▶
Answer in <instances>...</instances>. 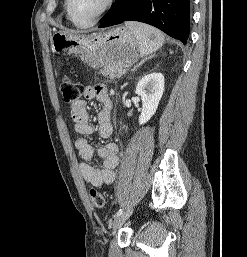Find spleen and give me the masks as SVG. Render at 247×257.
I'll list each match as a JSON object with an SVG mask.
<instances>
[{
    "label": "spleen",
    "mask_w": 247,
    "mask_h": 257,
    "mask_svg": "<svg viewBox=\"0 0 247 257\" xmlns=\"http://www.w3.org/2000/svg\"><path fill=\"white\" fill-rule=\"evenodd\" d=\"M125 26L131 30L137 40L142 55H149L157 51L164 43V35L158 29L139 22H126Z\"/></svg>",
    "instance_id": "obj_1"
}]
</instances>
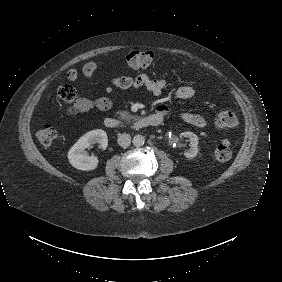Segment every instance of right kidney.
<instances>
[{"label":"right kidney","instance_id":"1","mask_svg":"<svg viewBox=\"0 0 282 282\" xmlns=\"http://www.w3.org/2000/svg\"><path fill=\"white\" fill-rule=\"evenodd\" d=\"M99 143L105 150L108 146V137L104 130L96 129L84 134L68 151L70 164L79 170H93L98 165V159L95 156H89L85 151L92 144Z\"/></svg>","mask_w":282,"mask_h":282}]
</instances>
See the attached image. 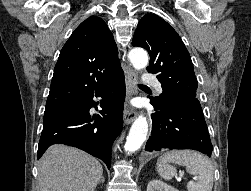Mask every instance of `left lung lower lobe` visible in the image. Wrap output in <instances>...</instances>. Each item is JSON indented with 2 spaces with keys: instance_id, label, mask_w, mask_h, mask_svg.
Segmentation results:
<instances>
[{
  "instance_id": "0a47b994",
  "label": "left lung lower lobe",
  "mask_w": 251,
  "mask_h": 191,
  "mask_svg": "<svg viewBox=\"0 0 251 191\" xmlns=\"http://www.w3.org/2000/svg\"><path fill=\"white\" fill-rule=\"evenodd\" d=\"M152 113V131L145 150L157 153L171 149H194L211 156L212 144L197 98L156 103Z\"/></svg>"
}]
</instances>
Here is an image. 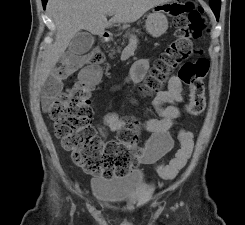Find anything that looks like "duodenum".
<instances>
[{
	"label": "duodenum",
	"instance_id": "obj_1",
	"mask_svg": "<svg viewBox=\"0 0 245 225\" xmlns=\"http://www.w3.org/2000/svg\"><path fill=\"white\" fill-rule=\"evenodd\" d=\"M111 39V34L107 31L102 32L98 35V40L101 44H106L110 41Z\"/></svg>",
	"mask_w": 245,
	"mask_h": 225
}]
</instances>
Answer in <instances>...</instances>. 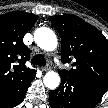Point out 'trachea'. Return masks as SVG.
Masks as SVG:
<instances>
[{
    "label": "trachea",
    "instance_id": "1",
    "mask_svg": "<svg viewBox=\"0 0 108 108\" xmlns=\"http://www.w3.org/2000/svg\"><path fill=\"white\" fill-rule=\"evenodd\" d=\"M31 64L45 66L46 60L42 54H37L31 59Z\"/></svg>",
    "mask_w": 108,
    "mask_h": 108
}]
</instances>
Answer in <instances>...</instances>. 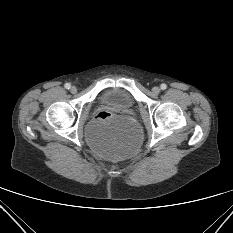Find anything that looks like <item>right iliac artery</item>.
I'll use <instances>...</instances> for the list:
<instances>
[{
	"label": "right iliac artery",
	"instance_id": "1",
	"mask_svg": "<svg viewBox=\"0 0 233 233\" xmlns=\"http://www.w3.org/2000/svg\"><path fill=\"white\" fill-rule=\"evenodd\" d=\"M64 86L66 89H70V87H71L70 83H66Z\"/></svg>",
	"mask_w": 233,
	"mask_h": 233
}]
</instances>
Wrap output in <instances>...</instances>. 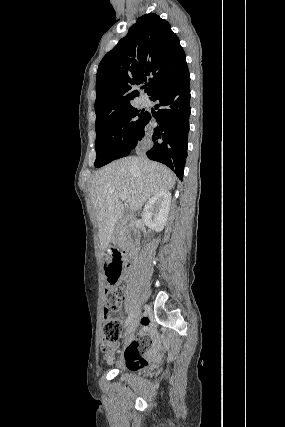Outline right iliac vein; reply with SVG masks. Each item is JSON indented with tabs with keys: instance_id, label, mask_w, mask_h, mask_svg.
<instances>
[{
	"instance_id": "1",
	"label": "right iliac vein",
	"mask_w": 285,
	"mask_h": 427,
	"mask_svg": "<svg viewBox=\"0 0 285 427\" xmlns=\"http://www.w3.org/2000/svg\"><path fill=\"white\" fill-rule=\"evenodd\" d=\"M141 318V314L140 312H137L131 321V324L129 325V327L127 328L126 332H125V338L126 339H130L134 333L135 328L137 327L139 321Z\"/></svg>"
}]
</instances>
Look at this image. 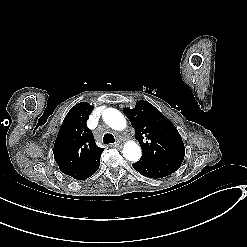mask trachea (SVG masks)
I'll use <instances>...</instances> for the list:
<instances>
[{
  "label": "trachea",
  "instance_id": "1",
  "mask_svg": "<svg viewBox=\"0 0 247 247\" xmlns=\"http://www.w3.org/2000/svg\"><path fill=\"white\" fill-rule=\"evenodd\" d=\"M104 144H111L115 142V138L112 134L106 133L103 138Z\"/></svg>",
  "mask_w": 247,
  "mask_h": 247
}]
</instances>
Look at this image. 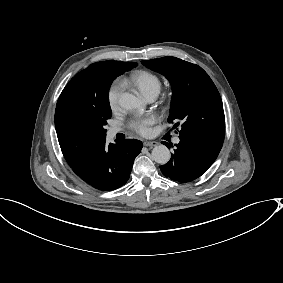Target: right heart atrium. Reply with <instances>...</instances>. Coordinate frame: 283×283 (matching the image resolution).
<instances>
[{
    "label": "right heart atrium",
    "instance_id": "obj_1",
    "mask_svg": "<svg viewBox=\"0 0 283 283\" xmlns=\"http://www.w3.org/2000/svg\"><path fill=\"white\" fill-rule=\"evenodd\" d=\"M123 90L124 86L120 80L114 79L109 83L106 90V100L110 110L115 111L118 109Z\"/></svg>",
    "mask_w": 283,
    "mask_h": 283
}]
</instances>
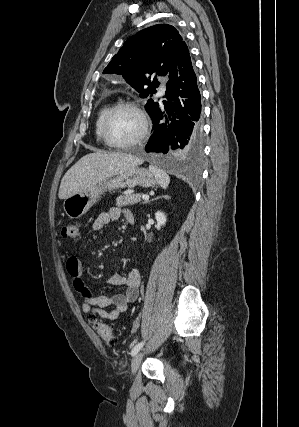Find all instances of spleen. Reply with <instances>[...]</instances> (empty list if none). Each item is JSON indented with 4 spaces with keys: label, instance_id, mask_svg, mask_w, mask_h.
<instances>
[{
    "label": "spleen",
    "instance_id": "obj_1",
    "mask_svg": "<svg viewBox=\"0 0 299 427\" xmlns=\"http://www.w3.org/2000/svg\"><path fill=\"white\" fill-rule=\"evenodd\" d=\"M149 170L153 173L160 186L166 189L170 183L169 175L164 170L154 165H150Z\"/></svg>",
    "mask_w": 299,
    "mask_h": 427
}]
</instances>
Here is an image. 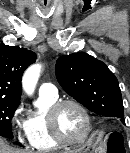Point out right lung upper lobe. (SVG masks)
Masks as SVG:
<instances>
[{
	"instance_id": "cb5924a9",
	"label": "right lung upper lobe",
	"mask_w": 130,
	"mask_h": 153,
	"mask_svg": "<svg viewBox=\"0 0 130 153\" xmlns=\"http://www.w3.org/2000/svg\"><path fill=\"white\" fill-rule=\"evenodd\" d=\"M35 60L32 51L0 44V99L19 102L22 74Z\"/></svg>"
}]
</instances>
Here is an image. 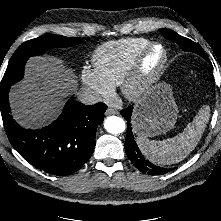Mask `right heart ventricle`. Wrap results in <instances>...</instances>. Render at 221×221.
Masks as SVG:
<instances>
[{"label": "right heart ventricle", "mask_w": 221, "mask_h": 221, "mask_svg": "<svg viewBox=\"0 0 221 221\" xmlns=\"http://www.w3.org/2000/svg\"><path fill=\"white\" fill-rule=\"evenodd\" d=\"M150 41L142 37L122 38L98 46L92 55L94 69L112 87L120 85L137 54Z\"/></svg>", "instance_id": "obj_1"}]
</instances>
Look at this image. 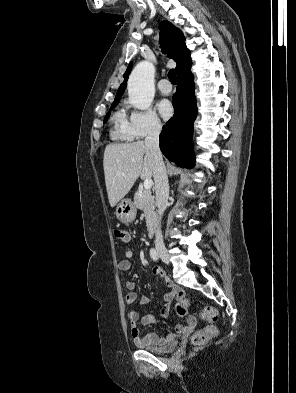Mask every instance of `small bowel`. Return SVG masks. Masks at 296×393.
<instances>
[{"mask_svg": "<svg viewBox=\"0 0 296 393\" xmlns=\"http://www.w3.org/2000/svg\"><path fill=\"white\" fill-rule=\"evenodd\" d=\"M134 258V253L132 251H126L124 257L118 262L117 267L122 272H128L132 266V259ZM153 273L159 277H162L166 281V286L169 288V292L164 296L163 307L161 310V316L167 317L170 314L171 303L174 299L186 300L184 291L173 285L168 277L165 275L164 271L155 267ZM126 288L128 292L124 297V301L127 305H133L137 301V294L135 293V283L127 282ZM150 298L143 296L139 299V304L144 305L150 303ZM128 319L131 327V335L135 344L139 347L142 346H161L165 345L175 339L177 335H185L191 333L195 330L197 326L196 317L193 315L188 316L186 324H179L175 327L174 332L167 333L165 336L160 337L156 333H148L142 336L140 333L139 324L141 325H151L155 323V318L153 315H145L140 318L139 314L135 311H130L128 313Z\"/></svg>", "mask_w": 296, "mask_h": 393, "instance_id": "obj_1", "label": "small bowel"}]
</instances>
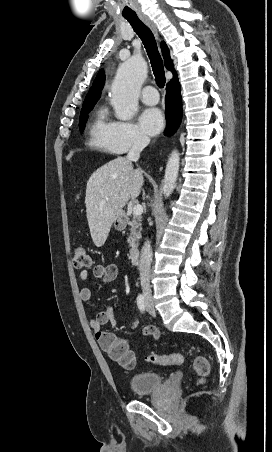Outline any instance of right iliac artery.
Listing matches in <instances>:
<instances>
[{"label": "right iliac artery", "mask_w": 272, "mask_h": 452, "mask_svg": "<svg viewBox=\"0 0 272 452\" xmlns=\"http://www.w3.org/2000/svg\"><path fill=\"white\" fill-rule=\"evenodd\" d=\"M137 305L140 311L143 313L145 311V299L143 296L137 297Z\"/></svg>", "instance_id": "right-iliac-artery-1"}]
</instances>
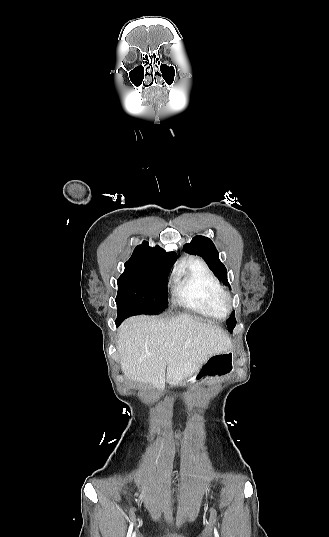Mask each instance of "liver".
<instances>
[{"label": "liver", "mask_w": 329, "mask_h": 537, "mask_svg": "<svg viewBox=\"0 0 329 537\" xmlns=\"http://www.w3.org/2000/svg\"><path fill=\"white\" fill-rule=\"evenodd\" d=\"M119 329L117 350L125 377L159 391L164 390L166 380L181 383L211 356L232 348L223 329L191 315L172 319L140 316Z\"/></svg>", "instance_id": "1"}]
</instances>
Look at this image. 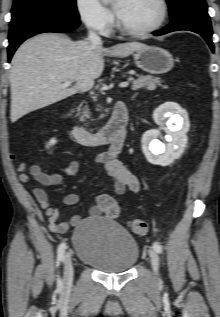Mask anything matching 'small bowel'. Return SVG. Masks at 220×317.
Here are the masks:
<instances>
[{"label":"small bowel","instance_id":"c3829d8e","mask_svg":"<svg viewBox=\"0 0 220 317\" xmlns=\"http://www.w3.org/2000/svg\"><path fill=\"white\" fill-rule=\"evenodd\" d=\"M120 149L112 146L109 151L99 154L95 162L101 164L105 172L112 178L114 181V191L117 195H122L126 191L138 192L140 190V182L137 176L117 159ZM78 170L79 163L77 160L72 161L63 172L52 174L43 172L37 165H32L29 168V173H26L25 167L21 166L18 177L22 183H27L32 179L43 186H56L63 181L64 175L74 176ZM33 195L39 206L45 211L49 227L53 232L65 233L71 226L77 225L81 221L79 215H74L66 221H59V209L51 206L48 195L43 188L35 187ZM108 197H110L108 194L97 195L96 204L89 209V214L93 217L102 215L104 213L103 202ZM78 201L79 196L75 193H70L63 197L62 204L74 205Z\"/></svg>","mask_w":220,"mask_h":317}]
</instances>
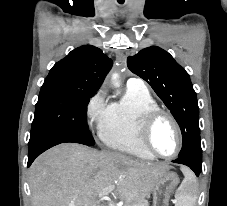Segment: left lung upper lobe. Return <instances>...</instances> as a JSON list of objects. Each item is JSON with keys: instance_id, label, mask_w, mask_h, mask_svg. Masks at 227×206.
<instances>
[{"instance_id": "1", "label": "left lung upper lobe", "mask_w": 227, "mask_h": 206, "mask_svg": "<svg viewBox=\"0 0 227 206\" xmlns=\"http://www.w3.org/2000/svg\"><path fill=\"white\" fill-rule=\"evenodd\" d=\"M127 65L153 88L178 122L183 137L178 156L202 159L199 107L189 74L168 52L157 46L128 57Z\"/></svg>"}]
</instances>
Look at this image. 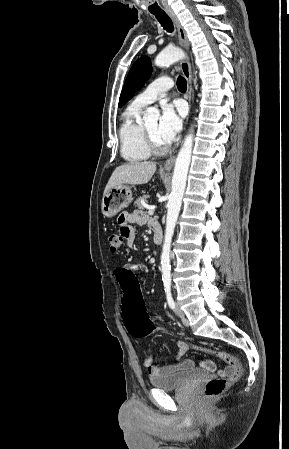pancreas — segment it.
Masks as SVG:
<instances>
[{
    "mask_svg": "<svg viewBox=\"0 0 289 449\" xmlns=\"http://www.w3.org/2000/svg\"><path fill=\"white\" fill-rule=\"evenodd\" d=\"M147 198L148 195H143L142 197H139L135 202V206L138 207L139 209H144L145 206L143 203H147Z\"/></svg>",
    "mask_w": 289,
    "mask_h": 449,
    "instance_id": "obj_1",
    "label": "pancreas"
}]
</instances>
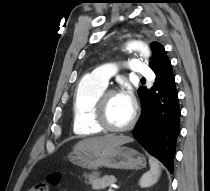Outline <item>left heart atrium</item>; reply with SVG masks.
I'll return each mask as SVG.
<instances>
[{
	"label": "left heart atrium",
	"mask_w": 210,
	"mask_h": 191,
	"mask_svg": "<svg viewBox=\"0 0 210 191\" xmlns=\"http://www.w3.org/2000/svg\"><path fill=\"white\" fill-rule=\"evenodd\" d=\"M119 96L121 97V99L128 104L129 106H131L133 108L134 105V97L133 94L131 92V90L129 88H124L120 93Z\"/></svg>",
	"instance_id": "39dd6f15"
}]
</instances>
◀
> **Problem details**: Print the lines from the one holding "Outline <item>left heart" through the last line of the records, word for word, and omit the pictures.

> **Solution to this problem**:
Outline <item>left heart atrium</item>; reply with SVG masks.
I'll return each mask as SVG.
<instances>
[{
	"label": "left heart atrium",
	"mask_w": 210,
	"mask_h": 191,
	"mask_svg": "<svg viewBox=\"0 0 210 191\" xmlns=\"http://www.w3.org/2000/svg\"><path fill=\"white\" fill-rule=\"evenodd\" d=\"M119 96L121 97V99L128 104L129 106H131L133 108L134 105V97L133 94L131 92V90L129 88H124L120 93Z\"/></svg>",
	"instance_id": "39dd6f15"
}]
</instances>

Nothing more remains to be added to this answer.